Real-World Music Plagiarism Detection With Music Segment Transcription System
link : TBD
The SMP dataset contains 70 music piece pairs for plagiarism detection research. This is currently a sample-scale dataset designed to demonstrate our approach and methodology. Each pair includes original and comparison tracks with temporal segments marking similar parts.
Segment transcription code and similarity code needs time for refactoring..
And we also works on end-to-end segment transcription..!
- ori_title: Original music piece title
- comp_title: Comparison music piece title
- ori_link: YouTube link to original
- comp_link: YouTube link to comparison
- relation: Relationship type (
plag,plag_doubt,remake) - ori_times: Similarity timestamps in original (seconds)
- comp_times: Similarity timestamps in comparison (seconds)
- pair_number: Unique pair identifier
This dataset represents a small-scale sample collection.

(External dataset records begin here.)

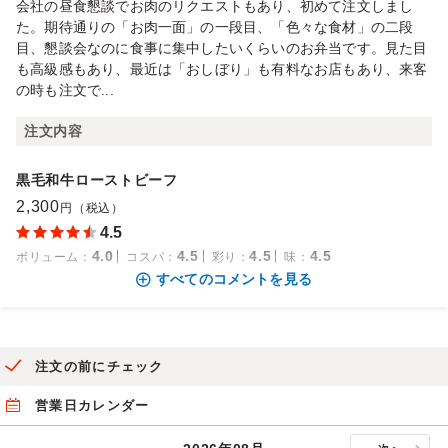
会社の昼食懇談でお肉のリクエストもあり、初めて注文しまし
た。期待通りの「お肉一面」の一段目、「色々な食材」の二段
目、懇談会なのに食事に集中したいくらいのお弁当です。見た目
も高級感もあり、最近は「おしぼり」も有料なお店もあり、来客
の時も注文で...
注文内容
黒毛和牛ローストビーフ
2,300
円（税込）
4.5
4.0
4.5
4.5
4.5
ボリューム
：
コスパ
：
彩り
：
味
：
すべてのコメントを見る
注文の前にチェック
営業日カレンダー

We hope that this dataset become larger in future, to enable more robust plagiarism detection research.
Dataset includes 70 pairs across diverse genres and time periods. Multiple timestamp pairs may exist per music pair. YouTube links provide audio access for analysis.
For academic research use.(Even for us! haha.. we can't use these datasets for commercial purpose..) Respect copyright laws when accessing audio content!